Cosmetic prostheses are worn most by persons according to whom the prosthesis has met their expectations to a limited extent. They are worn least by persons with whom the prostheses has failed to fulfil any of their expectations (Table 13).
The fulfilment of the amputee's expectations is not significantly related to either the age at amputation or the current age.
The majority of persons with a cosmetic prosthesis stated that it had not met their expectations as it was merely cosmetic and unsuitable for work. Secondly the view was expressed that it is aesthetically deficient. The fact that the prosthesis is not applicable at work, being more of an encumbrance than aid, is another reason for non-use.
Surprisingly enough, a third of the respondents were of the opinion that a functional prosthesis, too, is just a cosmetic aid.

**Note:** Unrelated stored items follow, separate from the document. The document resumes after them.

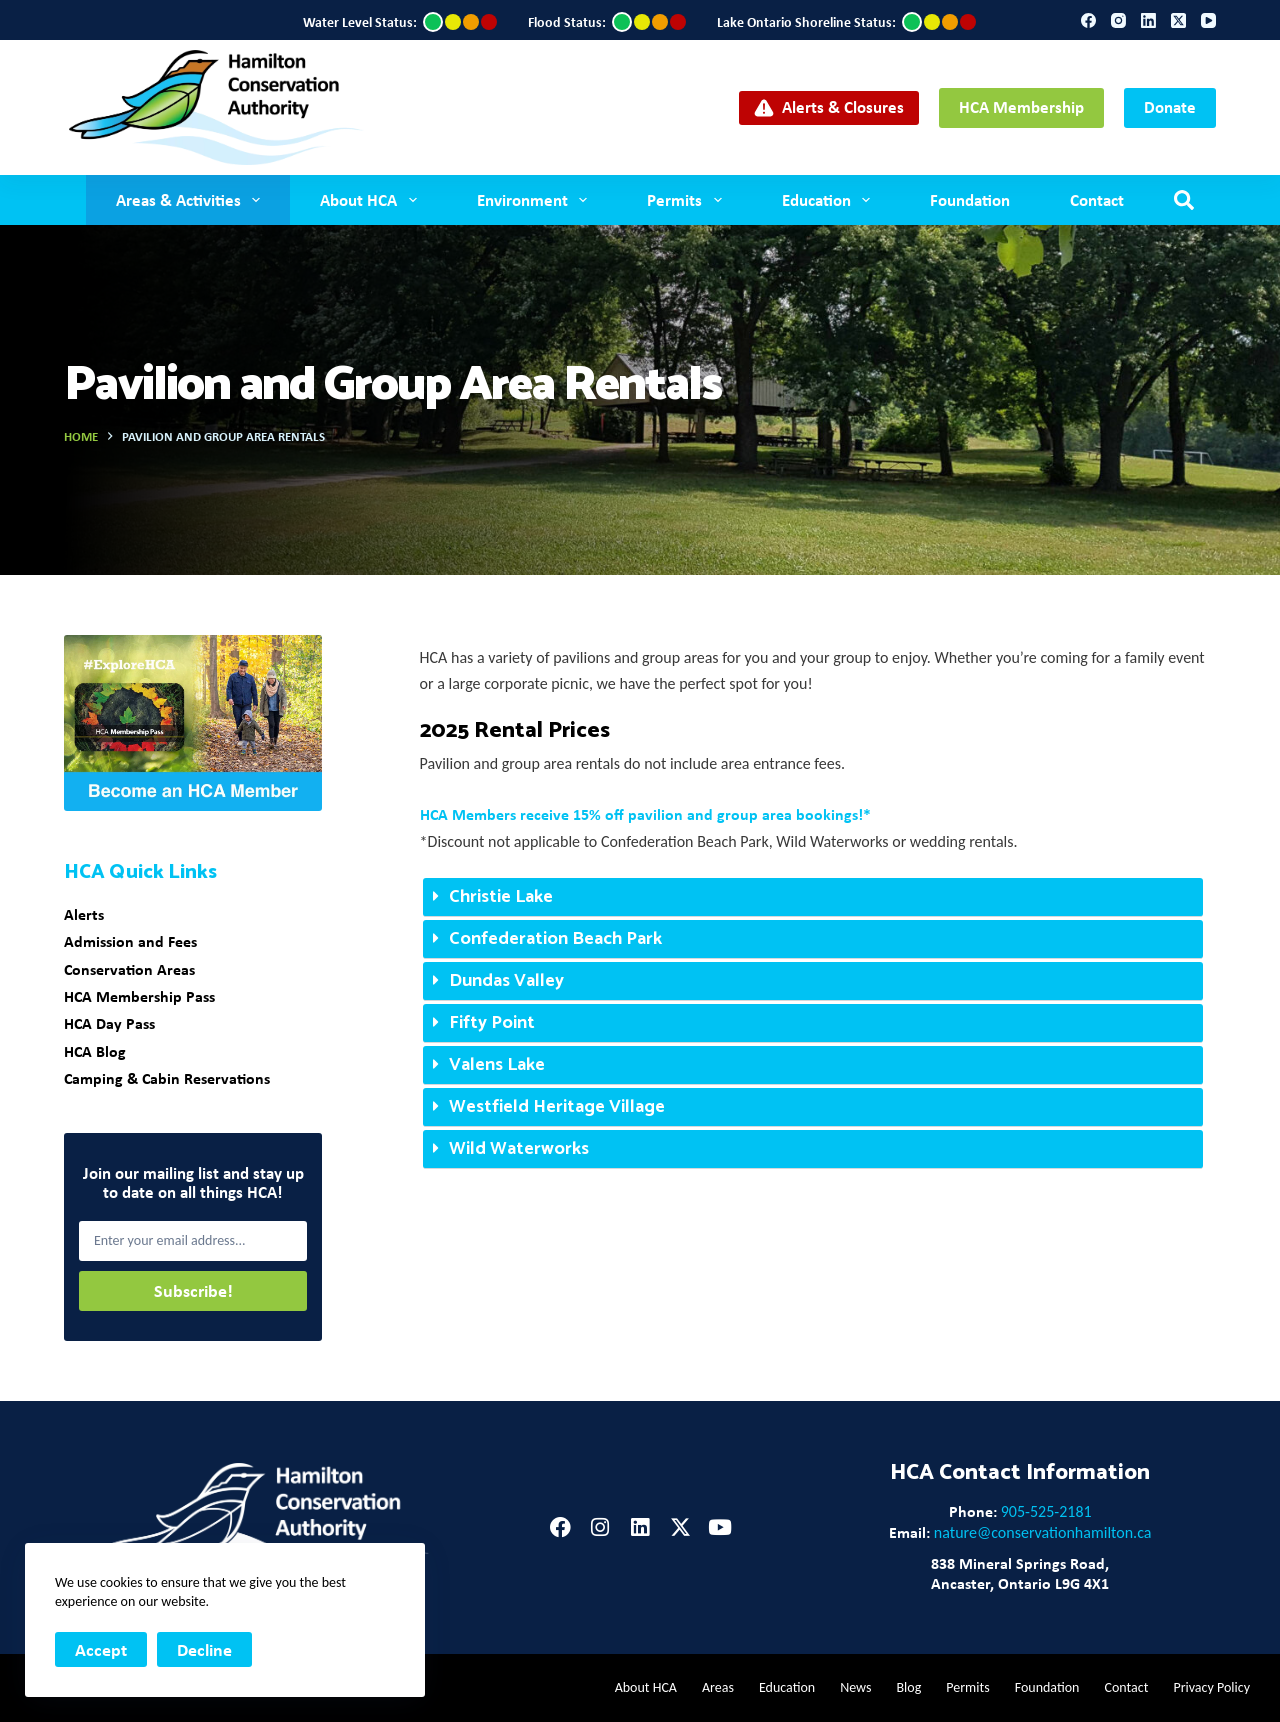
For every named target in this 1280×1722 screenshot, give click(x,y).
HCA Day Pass (109, 1023)
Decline (204, 1649)
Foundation (970, 199)
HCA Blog (95, 1051)
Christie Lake (501, 897)
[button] (813, 897)
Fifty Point (492, 1023)
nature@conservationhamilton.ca (1043, 1532)
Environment (536, 200)
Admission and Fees (130, 941)
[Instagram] (1118, 20)
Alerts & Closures (829, 106)
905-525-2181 (1046, 1511)
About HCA (372, 200)
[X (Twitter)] (1178, 20)
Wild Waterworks (519, 1149)
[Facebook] (1088, 20)
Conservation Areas (129, 969)
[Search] (1184, 200)
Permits (688, 200)
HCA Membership (1021, 106)
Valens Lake (497, 1065)
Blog (908, 1687)
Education (830, 200)
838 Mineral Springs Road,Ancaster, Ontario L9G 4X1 (1020, 1573)
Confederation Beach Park (555, 939)
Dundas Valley (506, 981)
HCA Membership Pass (139, 996)
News (855, 1687)
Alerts (84, 914)
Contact (1097, 199)
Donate (1170, 106)
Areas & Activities (192, 200)
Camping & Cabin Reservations (167, 1078)
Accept (101, 1649)
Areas (718, 1687)
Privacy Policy (1211, 1687)
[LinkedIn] (1148, 20)
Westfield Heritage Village (557, 1107)
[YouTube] (1208, 20)
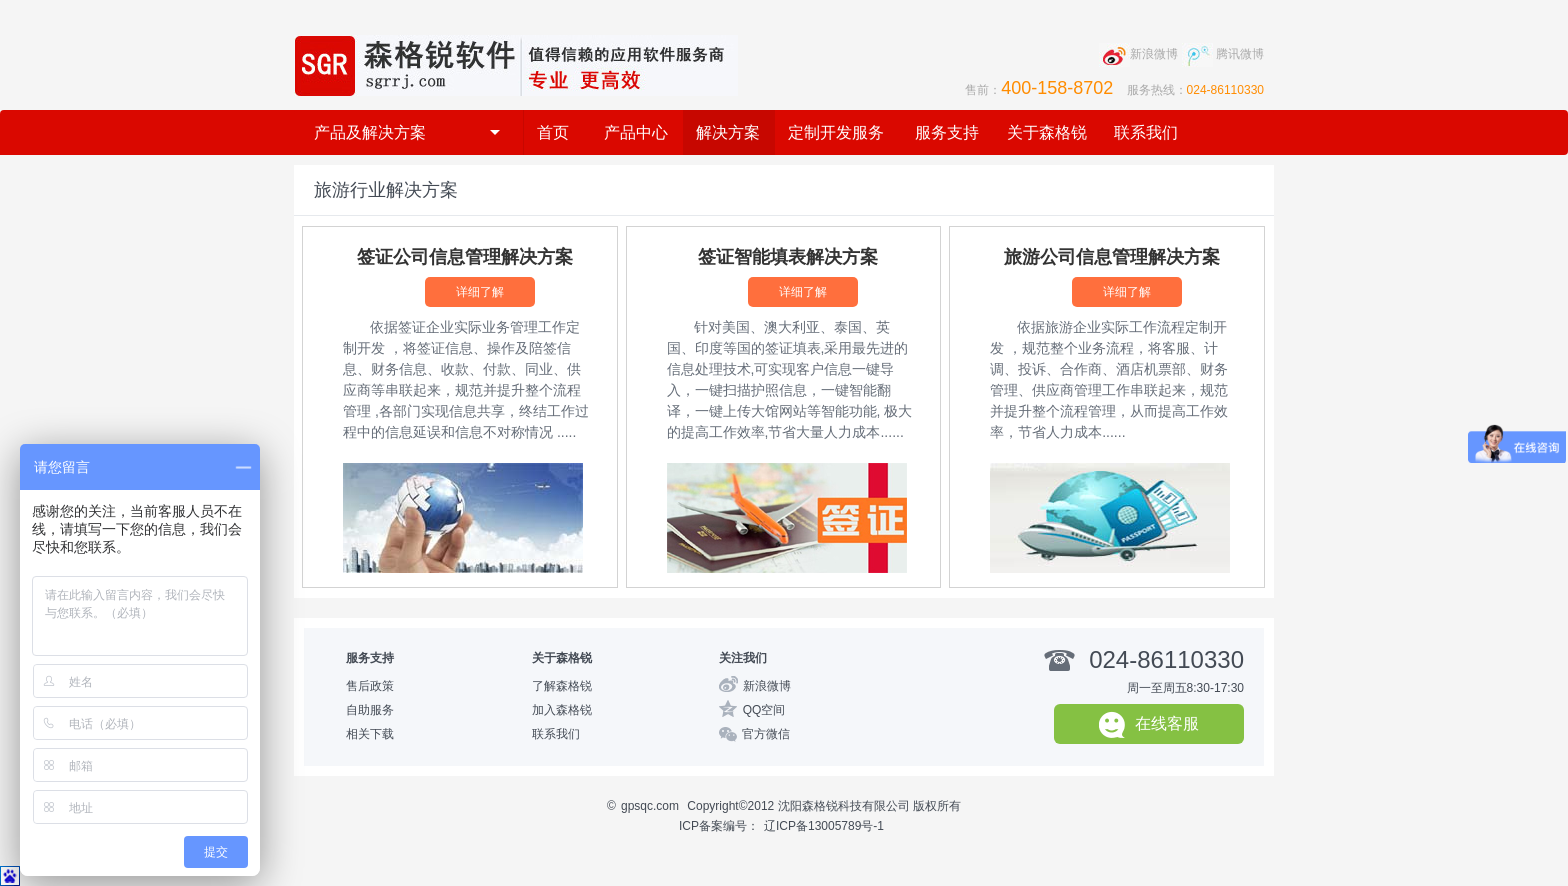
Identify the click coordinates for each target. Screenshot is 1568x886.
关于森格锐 (1047, 132)
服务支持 (947, 132)
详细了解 (480, 292)
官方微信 (766, 734)
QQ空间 (764, 710)
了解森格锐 (562, 686)
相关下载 (370, 734)
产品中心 (636, 132)
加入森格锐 (562, 710)
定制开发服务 (836, 132)
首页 (553, 132)
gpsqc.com (650, 806)
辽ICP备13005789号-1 (824, 826)
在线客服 (1149, 724)
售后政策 (370, 686)
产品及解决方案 (407, 132)
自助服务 (370, 710)
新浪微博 (767, 686)
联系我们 (1146, 132)
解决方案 (728, 132)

The reason underlying this belief may be that these amputees were not included in a suitable rehabilitation programme. Another third of the respondents, fitted with a functional prosthesis, stated that the prostheses were poorly made, not strong enough, and unreliable. These are further reasons for unsuccessful prosthetic use.
In the last few years, an obvious improvement in the general attitude to prosthetic use can be observed in Slovenia, though the use of upper limb prostheses is far from satisfactory.
In Slovenia, the use of upper limb prostheses is related to factors which are not under human control (level of amputation, loss of the dominant hand, age at amputation) and also factors that can and must be controlled. Two most outstanding of these are:
- time from amputation to the first prosthetic fitting
- type of prosthesis.
Another area open to external control is a suitable rehabilitation programme. Its influence upon the use of functional prostheses however has not been confirmed by this study.